Mr Margetts is new to teaching. He is filled with energy and enthusiasm, thrilled to be back in the physical classroom, as he believes “there’s a limited amount of magnificence that can be transmitted through a screen”.
Ms To The Point is the exam officer at her school and she became very emotional when discussing the summer results fiasco: “how do you look your students in the face and tell them this is fair?”. On the topic of mental health, she doesn’t quite see eye to eye with the other teachers in the staffroom. She believes over-labelling and soft parenting could be the cause of some behavioural and social issues, and candidly revealed, “I have seen quite a lot growing up … don’t look at me and assume that nothing is broken.”
Mr Explain Yourself speaks from the position of a teacher who is in charge of student behaviour. He has found himself in the midst of physical danger more than once: “One student punched me in my face … and that wasn’t even the worst behaviour I had seen.” His solution for improving behaviour in schools? “When I was at school, I never saw anyone who looked like me. They didn’t understand my struggle”, schools should do more to make staff relatable and provide aspirational role models for students.
Ms Kim is as member of the senior leadership team and is very aware of behavioural issues – not just of students, but teachers too. Her advice to teachers is to “be the teacher you would want teaching your child”.
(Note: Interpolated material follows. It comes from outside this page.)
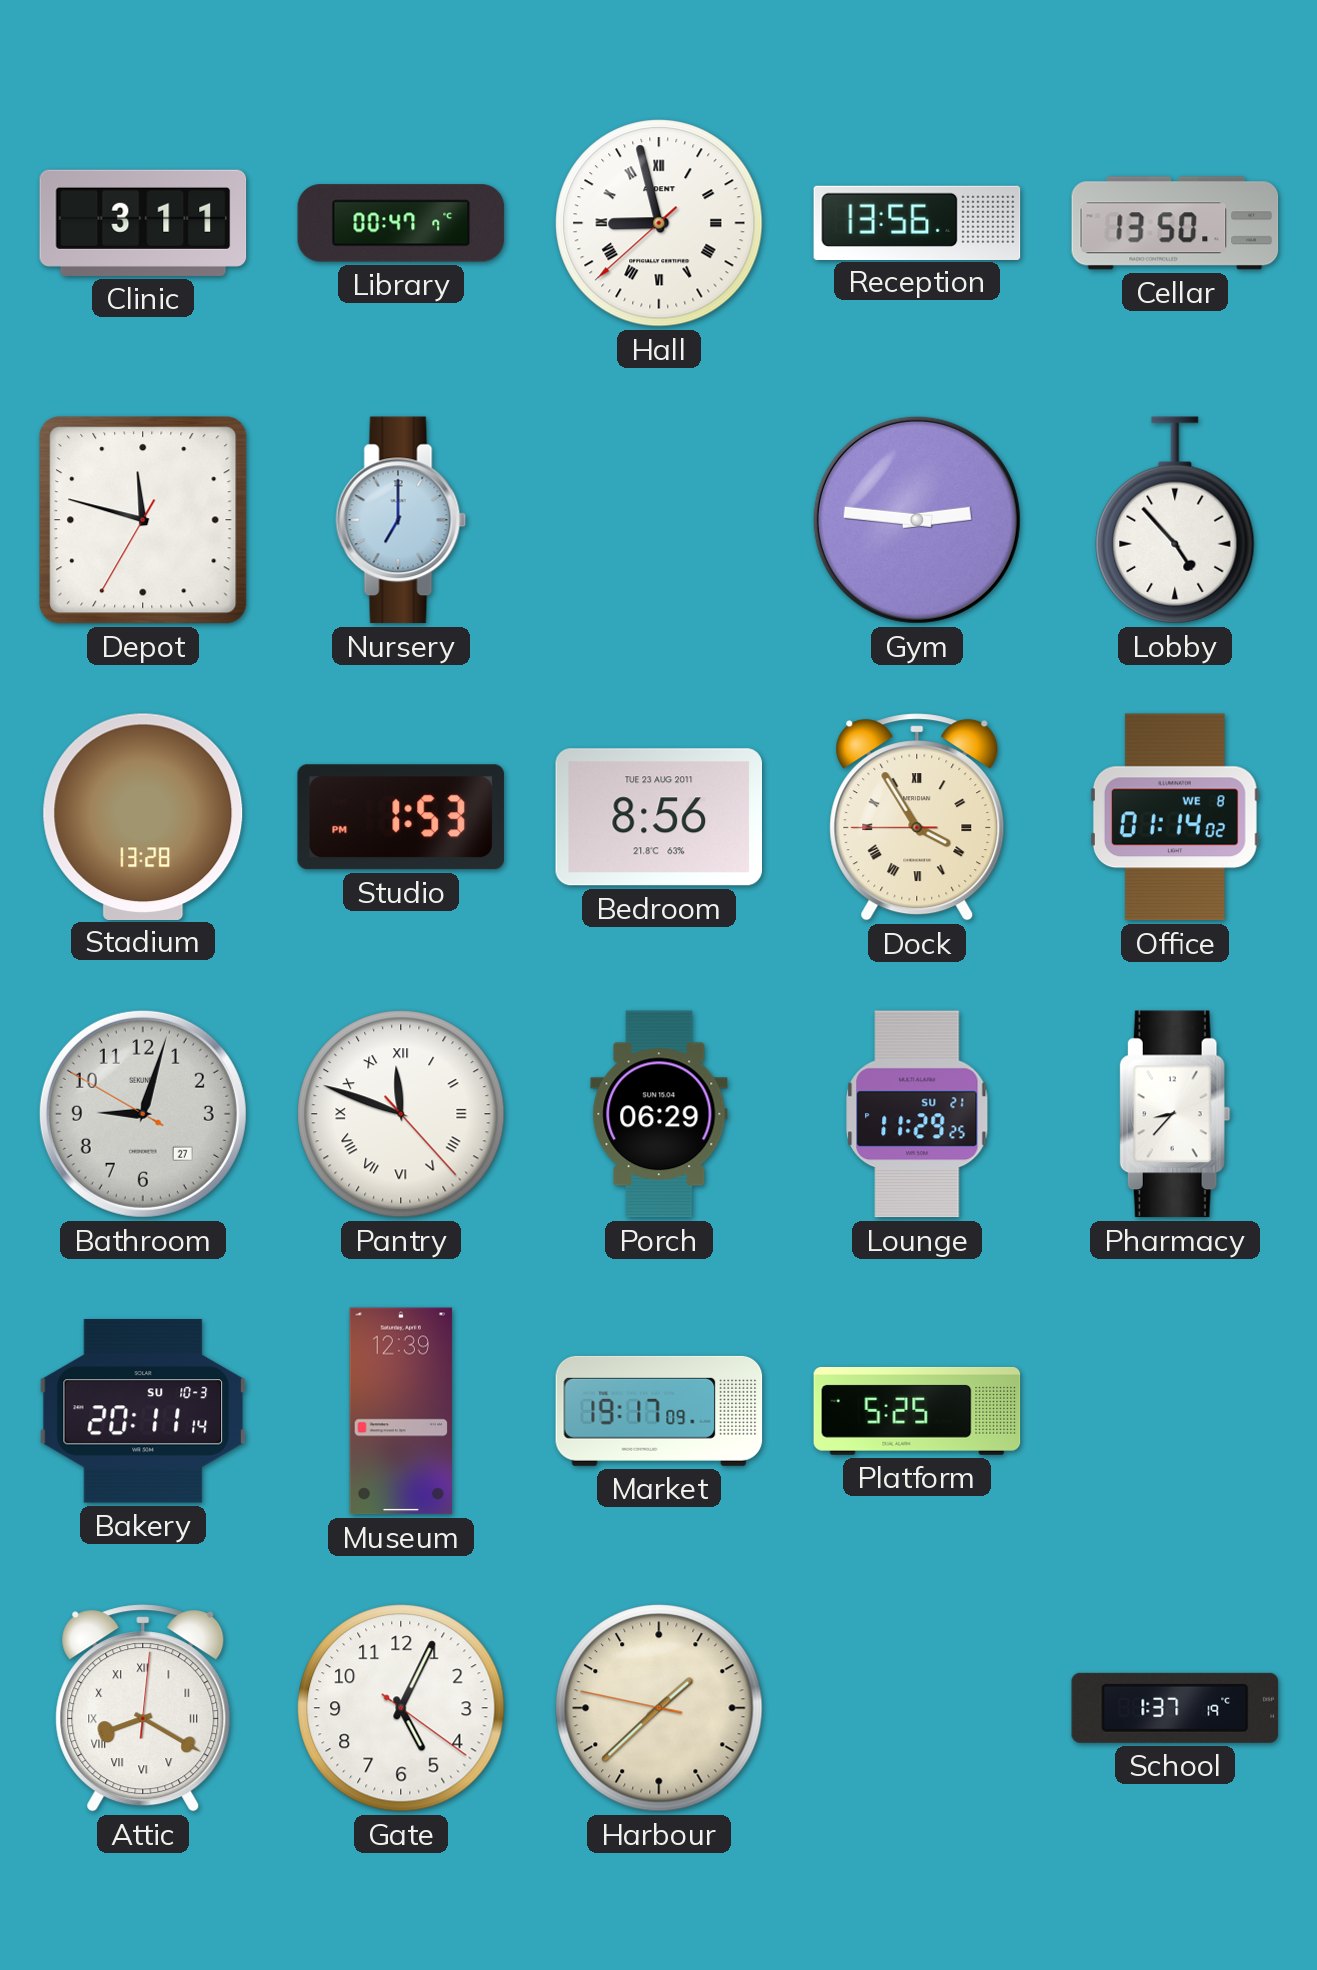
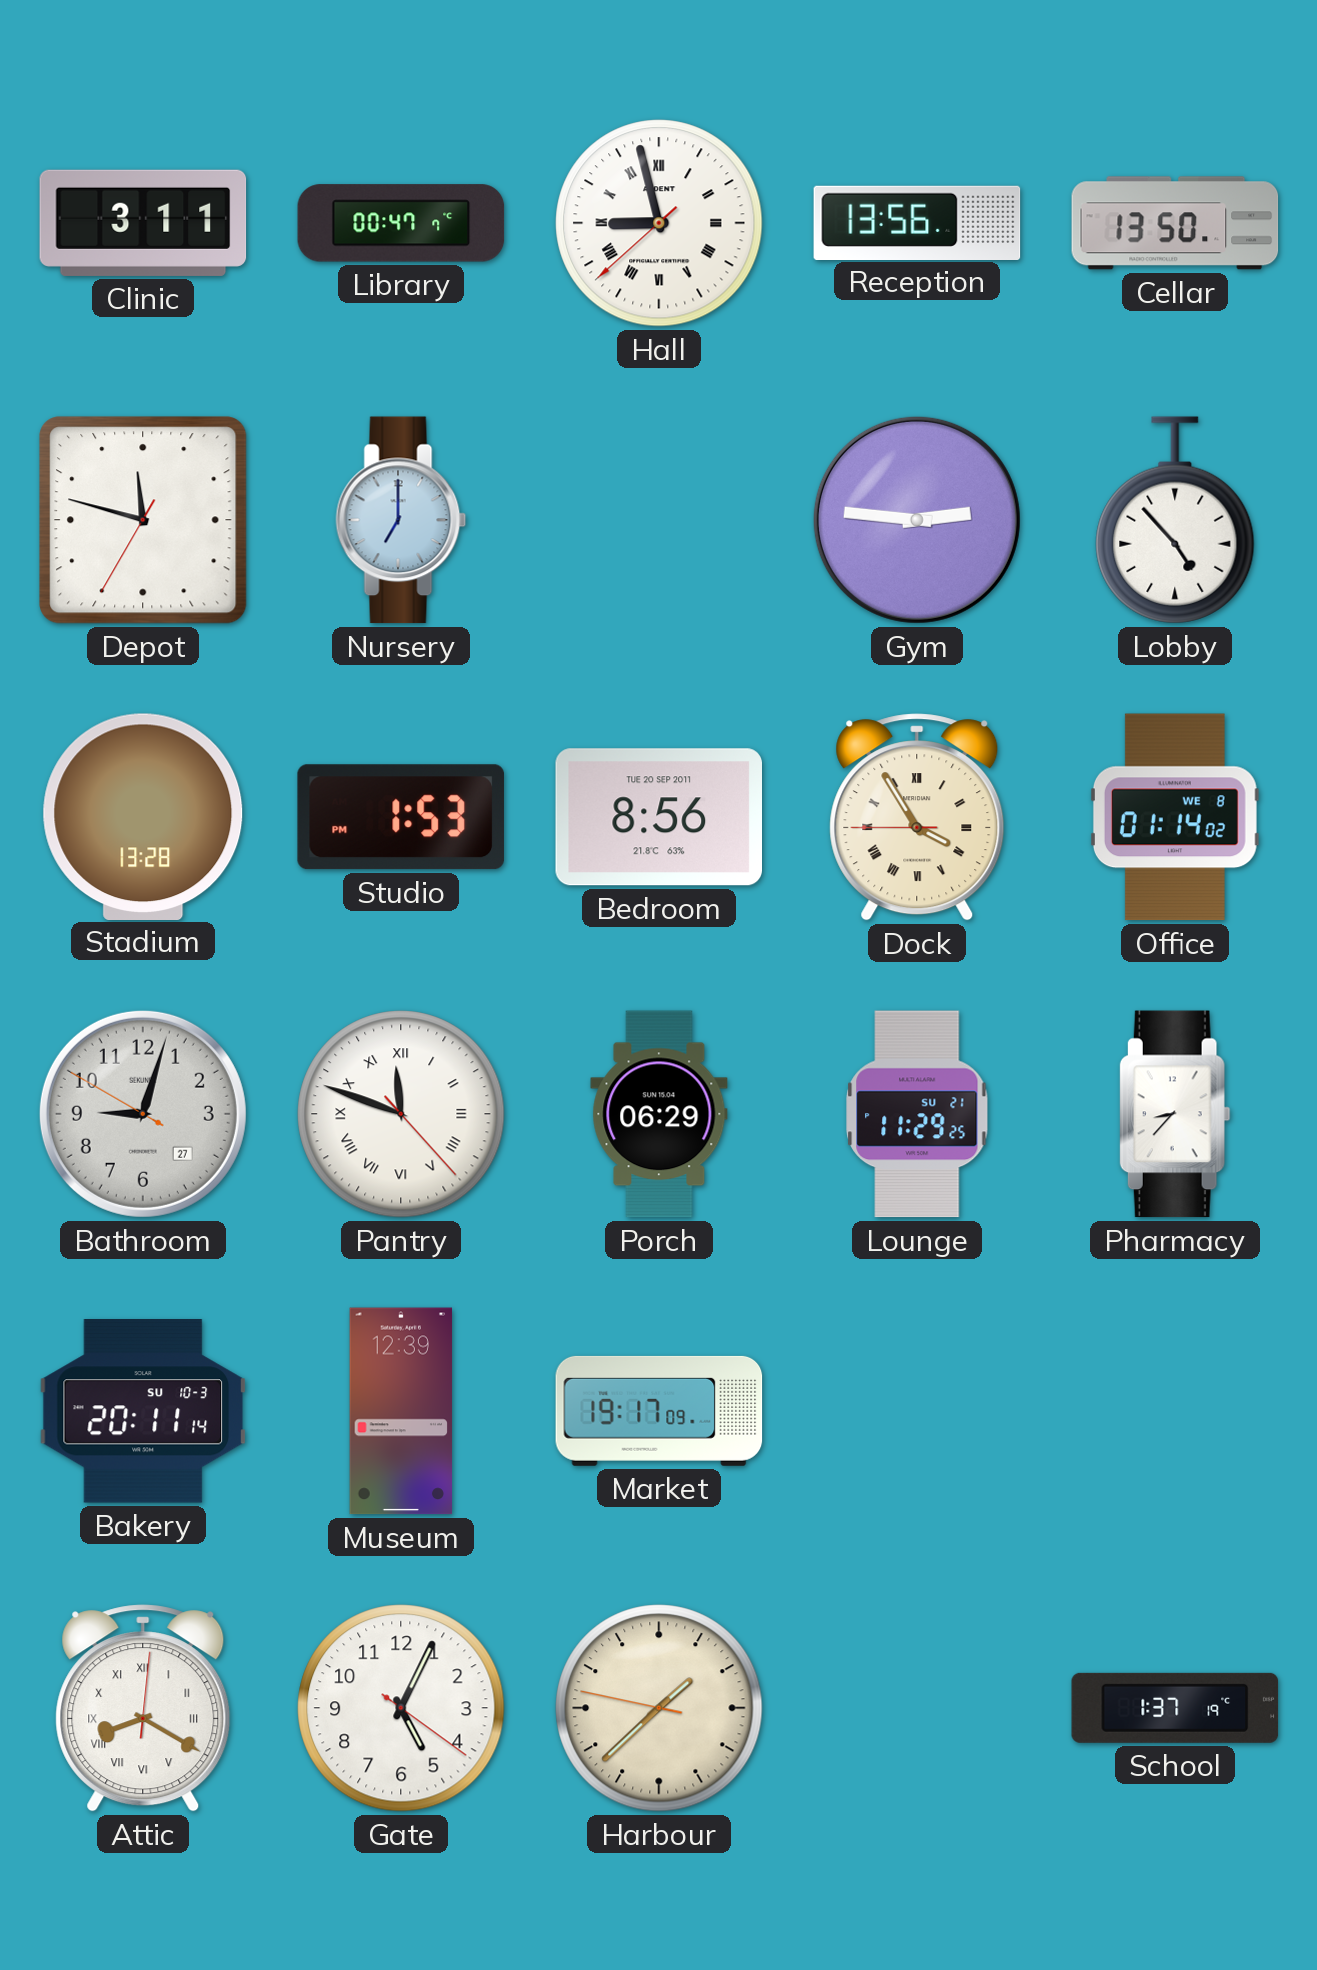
Bedroom date: TUE 23 AUG 2011 -> TUE 20 SEP 2011
Platform: 5:25 -> none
Ms Gatsby teaches in the private sector and was less than impressed with the measures her school had put in place to protect staff and students post-lockdown, saying, “If I’d received an email saying, ‘We are really concerned about your safety’, I would feel reassured that they care whether I live or die.”
Ms Conception, a rebel by nature, shared sordid stories about the things teachers get up to relieve their immeasurable stress. She has “walked into the toilet of staff parties where Class As are being very openly consumed” and said she would never “grass on a colleague sleeping with another teacher”.
Recording this podcast filled me with nostalgia: I laughed until I ached and at times even cried; we all lay our souls bare until the school bell rang. I have been out of teaching for three years, but I spent the last half term right back there in the staffroom. Though it was clear that so much had changed, much of it was still exactly the same: the amazing bravery, the warmth, the banter, bonding… and stories to share.
What are your uncensored confessions?